A similar treatment device of the prior art is described in the subsequently published German Patent Application 10238633.1. A corresponding design was also previously disclosed by the publication of the brochure entitled “KHS Alfill Sterile CAP”.
A device of this type is used to transport caps in a continuous, single-track or optionally also a multiple-track stream on a track for a relatively long period of time. The caps can be treated with a sterile gas during this period, for example, or before they enter the illustrated treatment device they can be treated with a treating fluid, such as H2O2 for example, which is vaporized in the device by the addition of air and heat. The continuous stream of caps must be treated in the device for a relatively long period of time, i.e. it must travel a relatively long distance.
The generic design of the prior art has a tower with carrier rings, whereby the transfer chutes connect carrier rings on different tiers of one and the same tower. Caps are thereby transported on a track in which they lie one behind the other alternately on carrier rings or transfer chutes. On the carrier rings, they are carried along by friction, i.e. driven, while they slide passively on the transfer chutes. As shown by the designs cited as the closest prior art, the transport is very smooth, and in particular no problems occur with jamming or backups.
In designs of the prior art, however, that can be said only for caps of a standard design, i.e. caps that have an essentially cylindrical basic shape. The fundamental problem is described below:
In the designs of the prior art, the transfer chutes are required to loop around the tower over a certain angle at circumference of 45°, for example, and therefore when viewed from overhead they run on a track that runs essentially in the circumferential direction. In addition, they must overcome the height difference from one tier to the next, which is determined essentially by the tallest cap that can be processed. Because the chutes must enter both carrier rings, at which they emerge with their rings, horizontally, the transfer chutes must have a downward curvature and a subsequent upward curvature in the vertical direction. In some areas, the surface of the transfer chutes must therefore be in the form of a helicoid surface.
Consequently, caps that lie one behind another on the transfer chute tip toward one another, and namely both around the axis of their direction of transport as well as around the transverse axis that runs perpendicular to the direction of transport. With caps that have a cylindrical basic shape, these mutual tipping movements do not cause major problems., But when the caps have a different basic shape, the caps become blocked and get stuck in the path that is described by the transfer chute, which has lateral boundaries.

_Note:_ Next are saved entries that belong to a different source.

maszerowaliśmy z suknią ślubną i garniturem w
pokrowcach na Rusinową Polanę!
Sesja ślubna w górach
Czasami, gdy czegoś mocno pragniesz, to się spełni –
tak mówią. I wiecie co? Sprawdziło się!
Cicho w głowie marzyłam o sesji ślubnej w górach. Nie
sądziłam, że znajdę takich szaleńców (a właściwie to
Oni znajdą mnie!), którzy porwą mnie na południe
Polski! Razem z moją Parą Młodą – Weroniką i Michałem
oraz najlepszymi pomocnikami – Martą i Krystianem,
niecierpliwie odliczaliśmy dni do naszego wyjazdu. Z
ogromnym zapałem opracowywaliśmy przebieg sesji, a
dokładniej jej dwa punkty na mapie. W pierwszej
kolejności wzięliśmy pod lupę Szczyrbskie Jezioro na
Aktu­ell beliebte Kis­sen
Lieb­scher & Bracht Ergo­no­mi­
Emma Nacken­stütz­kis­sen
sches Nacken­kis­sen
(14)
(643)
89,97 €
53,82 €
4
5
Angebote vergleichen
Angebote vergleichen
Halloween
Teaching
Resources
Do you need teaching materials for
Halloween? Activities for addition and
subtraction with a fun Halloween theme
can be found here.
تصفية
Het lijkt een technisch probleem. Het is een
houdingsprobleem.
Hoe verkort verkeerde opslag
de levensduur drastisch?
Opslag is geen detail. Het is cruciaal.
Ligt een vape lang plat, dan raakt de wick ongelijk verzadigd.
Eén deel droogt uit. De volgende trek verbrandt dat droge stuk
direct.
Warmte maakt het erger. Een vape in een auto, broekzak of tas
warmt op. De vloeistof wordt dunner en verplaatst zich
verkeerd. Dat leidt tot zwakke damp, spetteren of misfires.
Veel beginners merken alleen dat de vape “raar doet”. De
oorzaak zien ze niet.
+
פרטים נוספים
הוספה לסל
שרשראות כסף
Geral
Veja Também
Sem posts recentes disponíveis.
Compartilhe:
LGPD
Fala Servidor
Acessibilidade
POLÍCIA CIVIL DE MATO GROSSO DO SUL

Therefore, some shapes of caps that are extremely attractive for modern industrial applications cannot be processed using the devices of the prior art because of the danger of jamming. That is the case, in particular with sport caps, i.e. caps that have a built-in closure, a complicated shape and in particular a smaller diameter on the top than on the bottom. Even very flat caps, the basic shape of which is essentially that of a coin, of the type that are used, for example, as flat sealing caps underneath screw-on caps, cannot be processed, because their very low edges tend to ride over each other when they tip.